İSTANBUL (İGFA) – Ağız ve diş sağlığı bilincinin küçük yaşlarda kazanılması, ailelerin önemli bir sorumluluğudur. Diş hekimi Dt. Arzu Tekkeli, ağız ve diş sağlığı eğitiminin ilk olarak evde ve ailede başlaması gerektiğini vurguladı. Bu bağlamda, çocukların diş fırçalamayı eğlenceli hale getirmek için çeşitli oyunlar geliştirilip uygulanabilir. Örneğin, çocuğun önüne bir kum saati koyularak, kum bitene kadar dişlerini fırçalaması teşvik edilebilir.

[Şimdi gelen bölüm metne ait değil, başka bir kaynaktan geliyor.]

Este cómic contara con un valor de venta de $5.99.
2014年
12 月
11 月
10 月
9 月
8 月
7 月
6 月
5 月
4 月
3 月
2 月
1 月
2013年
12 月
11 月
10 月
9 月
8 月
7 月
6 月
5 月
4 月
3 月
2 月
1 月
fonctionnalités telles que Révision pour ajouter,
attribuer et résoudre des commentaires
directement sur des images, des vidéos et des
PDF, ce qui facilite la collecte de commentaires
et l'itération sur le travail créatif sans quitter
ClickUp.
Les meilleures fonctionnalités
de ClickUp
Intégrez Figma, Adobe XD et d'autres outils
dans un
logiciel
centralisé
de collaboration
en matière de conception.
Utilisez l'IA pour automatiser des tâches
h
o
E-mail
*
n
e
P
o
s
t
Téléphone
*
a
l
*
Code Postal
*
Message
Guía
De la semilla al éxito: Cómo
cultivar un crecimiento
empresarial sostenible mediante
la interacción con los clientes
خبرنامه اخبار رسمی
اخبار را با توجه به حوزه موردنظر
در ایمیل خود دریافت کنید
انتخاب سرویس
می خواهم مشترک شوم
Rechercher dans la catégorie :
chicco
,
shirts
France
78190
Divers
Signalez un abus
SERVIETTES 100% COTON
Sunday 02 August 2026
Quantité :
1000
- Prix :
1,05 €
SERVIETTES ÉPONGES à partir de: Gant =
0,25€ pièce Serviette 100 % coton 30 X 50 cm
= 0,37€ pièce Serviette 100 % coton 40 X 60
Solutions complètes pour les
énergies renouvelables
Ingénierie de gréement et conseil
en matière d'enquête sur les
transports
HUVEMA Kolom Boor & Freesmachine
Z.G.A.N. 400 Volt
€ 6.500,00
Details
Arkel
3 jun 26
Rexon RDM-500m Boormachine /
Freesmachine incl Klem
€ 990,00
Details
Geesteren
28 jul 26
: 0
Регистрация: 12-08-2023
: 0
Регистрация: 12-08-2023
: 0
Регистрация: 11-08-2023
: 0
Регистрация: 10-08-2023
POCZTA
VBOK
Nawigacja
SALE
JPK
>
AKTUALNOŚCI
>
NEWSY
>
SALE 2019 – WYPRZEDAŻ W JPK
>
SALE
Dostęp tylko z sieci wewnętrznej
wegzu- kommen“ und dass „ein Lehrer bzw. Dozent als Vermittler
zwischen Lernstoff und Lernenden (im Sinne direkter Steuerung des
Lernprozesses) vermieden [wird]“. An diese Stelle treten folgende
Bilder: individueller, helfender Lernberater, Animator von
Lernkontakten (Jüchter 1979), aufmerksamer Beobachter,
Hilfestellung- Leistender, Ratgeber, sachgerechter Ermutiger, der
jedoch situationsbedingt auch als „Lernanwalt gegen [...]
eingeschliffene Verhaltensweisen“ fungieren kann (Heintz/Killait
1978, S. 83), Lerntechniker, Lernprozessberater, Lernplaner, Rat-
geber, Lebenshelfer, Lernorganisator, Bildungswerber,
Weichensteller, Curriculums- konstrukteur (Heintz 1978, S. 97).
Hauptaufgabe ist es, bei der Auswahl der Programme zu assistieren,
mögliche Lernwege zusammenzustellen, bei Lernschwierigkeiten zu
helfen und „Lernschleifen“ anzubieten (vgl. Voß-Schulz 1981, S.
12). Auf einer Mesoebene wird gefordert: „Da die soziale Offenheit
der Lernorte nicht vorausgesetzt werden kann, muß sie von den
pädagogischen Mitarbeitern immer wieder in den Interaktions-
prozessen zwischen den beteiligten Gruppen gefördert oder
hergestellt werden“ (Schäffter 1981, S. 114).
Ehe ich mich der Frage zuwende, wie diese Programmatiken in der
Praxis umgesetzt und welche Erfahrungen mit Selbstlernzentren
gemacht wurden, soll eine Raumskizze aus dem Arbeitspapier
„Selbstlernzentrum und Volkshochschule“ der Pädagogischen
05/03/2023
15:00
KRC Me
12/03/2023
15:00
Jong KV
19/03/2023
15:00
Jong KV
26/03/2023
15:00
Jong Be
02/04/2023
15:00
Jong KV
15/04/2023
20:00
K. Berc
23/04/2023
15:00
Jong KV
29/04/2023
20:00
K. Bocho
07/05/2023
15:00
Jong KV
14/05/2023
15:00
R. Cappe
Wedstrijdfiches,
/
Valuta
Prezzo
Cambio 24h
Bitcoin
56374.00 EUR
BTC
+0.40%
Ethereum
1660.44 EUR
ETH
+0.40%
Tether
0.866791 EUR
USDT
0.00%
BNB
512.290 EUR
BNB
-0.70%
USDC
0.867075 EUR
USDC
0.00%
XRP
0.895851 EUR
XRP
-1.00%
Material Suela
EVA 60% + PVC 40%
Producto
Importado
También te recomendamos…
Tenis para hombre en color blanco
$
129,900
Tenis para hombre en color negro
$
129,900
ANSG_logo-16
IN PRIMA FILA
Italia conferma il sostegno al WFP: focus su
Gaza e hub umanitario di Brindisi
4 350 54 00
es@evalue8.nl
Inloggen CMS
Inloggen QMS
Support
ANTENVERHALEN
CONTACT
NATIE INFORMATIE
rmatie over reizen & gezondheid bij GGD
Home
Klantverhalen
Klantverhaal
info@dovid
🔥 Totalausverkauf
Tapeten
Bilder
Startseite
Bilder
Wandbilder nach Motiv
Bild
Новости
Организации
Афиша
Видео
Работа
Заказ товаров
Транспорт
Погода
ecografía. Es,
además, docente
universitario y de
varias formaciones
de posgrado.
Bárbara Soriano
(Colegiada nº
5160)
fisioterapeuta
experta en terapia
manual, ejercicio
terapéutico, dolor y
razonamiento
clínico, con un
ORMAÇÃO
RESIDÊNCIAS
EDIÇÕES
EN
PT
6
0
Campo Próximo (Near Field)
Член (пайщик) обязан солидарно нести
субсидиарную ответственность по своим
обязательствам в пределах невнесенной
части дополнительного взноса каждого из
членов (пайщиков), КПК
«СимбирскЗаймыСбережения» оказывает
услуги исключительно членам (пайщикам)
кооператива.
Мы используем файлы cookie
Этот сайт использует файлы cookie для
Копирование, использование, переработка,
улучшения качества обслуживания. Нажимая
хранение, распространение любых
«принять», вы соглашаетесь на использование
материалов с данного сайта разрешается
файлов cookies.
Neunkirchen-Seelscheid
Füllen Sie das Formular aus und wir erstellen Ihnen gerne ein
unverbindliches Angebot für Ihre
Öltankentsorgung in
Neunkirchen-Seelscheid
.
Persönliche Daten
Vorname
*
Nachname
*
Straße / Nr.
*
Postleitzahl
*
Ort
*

Ayrıca, çocukların diş hekimi ile tanıştırılması, olası korkuların önlenmesi açısından önemlidir. İlk muayene süreci, tamamen sohbet ve oyun formatında gerçekleştirilmelidir.
Diş sağlığına yönelik bakımlarda sıralamanın; diş ipi kullanımı, diş fırçalama ve gargara olarak ilerlemesi gerektiğini belirten Tekkeli, dişlerin beyazlatılması veya temizlenmesi amacıyla diş macunu dışında farklı ürünlerin kullanılmasının önerilmediğini ifade etti. Çünkü bu tür ürünler, dişlerin yüzeyine zarar vererek onları daha hızlı bir şekilde lekelenmeye maruz bırakabilir.
EN YAYGIN PROBLEM DİŞ ÇÜRÜĞÜ
Diş hekimi Dt. Arzu Tekkeli, ağız içindeki en yaygın sorunların diş çürüğü, diş taşı, diş eti kanaması ve ağız kokusu gibi diş eti hastalıklarını içerdiğini aktardı. Bu tür sorunların tümünün yetersiz ağız bakımı sonucu meydana geldiğini söyledi ve 6 ayda bir düzenli diş hekimi kontrolü yapılmasının, bu sorunların en aza indirgenmesinde büyük bir rol oynayabileceğini vurguladı.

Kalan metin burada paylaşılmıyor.